Finally, differentiating the log-likelihood w.r.t $\sigma^2$, we have that \begin{equation} \frac{\partial}{\partial\sigma}\ell_X(\boldsymbol{\theta}_{X\vert\mathbf{U}}:\mathcal{D})=\sum_{m=1}^{M}\left[\frac{1}{2}\frac{1}{\sigma^2}+\frac{1}{2}\frac{1}{(\sigma^2)^2}\big(\beta_0+\beta_1 u_1[m]+\ldots+\beta_k u_k[m]-x[m]\big)^2\right] \end{equation} Analogously, setting this derivative to zero, we have that \begin{equation} \sigma^2=\text{Cov}_\mathcal{D}[X,X]-\sum_{i=1}^{k}\sum_{j=1}^{k}\beta_i\beta_j\text{Cov}_\mathcal{D}[U_i,U_j]\label{eq:gbn.5} \end{equation}

Remark

Example 1: Let us estimate a joint multivariate Gaussian distribution.
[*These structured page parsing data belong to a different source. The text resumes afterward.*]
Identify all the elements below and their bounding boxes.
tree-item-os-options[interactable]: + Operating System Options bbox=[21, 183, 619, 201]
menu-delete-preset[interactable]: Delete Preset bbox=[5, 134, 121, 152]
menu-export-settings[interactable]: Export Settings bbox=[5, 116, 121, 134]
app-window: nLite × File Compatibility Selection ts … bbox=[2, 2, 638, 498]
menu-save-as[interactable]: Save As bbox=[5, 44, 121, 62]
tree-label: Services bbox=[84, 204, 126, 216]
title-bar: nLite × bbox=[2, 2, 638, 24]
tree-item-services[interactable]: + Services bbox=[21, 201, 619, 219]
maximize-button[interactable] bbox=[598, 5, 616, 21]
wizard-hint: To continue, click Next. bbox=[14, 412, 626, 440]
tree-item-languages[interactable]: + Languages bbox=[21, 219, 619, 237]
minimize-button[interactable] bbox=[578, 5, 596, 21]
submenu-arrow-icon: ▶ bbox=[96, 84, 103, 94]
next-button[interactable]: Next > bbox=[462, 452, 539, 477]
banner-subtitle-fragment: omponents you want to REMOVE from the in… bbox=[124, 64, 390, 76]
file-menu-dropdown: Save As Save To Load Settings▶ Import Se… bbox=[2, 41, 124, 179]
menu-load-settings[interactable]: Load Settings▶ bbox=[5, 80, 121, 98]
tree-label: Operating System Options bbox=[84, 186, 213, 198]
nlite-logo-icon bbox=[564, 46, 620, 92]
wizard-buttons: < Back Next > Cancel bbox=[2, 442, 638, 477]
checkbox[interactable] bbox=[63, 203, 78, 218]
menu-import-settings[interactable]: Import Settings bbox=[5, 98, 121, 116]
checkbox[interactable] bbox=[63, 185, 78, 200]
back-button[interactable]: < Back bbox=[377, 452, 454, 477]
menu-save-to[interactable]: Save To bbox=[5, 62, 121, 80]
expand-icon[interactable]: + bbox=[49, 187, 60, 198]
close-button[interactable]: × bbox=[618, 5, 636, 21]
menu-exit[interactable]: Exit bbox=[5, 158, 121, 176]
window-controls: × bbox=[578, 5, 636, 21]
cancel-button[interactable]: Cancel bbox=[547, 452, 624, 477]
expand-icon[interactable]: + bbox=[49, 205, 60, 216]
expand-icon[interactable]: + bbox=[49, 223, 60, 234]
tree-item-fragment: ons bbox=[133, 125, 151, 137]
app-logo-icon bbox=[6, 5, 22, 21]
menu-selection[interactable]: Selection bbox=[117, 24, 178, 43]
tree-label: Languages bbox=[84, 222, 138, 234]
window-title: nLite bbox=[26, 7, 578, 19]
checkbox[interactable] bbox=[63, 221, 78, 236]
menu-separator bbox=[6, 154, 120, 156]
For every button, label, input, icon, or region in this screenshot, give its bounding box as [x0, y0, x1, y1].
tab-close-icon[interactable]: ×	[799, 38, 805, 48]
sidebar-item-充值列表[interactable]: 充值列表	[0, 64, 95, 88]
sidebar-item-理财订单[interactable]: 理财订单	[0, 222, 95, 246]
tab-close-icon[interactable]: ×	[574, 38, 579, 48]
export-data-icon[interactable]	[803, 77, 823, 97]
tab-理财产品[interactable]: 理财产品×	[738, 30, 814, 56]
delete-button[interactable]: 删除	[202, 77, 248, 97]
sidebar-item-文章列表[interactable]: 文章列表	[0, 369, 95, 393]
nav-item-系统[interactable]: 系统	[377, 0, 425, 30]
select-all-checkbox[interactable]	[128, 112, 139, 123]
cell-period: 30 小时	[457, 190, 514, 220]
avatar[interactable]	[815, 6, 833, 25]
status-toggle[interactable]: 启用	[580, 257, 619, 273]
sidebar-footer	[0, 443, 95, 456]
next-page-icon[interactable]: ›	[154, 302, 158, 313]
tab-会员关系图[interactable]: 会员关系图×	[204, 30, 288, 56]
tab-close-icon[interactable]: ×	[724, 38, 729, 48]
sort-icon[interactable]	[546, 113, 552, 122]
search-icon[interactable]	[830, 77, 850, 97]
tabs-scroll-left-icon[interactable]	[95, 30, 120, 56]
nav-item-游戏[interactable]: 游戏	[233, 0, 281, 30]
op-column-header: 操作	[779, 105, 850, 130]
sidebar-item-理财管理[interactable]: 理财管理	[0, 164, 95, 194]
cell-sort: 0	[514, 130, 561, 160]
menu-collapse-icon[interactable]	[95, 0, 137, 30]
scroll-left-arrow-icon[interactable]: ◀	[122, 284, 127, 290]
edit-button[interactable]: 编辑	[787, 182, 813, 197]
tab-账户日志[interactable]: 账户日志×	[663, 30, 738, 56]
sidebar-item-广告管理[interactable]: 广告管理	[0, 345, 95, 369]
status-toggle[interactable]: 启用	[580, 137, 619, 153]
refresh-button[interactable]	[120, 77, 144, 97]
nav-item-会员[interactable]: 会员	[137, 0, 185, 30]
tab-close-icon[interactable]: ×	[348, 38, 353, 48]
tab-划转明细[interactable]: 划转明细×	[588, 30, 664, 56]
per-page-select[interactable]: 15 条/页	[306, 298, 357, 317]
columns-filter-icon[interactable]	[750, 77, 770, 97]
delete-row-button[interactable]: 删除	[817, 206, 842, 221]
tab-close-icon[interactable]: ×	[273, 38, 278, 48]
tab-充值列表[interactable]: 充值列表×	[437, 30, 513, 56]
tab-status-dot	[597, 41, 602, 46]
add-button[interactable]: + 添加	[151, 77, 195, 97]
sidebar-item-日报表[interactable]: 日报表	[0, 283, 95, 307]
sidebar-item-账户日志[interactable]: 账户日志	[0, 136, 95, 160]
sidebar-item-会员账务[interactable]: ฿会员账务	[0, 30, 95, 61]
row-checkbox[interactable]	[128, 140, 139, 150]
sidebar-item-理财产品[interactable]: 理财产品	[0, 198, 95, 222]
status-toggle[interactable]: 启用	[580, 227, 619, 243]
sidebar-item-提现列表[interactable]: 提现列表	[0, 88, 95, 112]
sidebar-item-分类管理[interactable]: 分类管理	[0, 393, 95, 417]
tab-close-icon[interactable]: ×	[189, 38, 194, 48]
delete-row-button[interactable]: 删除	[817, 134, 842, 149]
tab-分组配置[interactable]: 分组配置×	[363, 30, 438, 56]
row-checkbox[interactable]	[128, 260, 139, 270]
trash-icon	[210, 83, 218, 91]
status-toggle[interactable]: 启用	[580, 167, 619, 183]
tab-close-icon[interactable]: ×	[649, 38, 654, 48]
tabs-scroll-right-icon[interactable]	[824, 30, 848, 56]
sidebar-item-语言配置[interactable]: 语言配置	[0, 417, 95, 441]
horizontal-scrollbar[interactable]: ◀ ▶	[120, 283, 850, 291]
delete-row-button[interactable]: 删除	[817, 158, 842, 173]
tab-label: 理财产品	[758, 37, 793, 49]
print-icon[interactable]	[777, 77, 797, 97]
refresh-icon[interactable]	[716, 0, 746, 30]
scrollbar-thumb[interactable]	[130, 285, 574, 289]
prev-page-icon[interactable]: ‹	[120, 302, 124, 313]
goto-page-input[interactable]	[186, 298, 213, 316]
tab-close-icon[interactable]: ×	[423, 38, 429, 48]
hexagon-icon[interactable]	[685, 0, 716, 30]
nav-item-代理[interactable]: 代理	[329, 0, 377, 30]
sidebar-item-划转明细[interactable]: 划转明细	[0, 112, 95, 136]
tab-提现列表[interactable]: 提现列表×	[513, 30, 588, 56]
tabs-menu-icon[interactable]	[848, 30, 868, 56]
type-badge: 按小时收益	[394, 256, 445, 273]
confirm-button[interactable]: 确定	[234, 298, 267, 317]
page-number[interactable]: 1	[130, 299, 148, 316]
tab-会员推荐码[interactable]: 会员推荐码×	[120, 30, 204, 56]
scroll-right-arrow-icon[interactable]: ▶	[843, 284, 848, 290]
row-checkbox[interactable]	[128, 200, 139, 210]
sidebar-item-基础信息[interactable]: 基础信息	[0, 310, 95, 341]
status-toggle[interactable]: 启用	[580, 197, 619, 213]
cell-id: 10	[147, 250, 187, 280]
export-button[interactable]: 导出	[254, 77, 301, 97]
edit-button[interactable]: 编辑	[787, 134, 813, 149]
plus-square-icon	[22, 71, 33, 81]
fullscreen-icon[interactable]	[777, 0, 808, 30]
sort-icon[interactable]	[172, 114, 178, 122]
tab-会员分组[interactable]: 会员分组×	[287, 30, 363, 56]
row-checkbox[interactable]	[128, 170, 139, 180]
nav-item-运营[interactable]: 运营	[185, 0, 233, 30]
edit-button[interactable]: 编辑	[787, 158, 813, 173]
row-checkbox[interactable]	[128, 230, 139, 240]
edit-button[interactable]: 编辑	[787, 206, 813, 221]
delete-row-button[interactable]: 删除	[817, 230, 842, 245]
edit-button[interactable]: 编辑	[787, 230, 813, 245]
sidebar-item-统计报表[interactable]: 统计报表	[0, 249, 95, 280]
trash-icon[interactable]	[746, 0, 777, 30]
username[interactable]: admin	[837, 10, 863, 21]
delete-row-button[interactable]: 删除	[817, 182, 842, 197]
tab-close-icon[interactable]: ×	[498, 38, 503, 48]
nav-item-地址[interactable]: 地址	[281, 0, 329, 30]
Specifically, consider continuous r.v.s $X$ and $Y$ and assume we have a dataset of $M$ samples $\mathcal{D}=\{(x[1],y[1]),\ldots,(x[M],y[M])\}$. Our job is to find the MLE estimate for a joint Gaussian distribution over $X,Y$.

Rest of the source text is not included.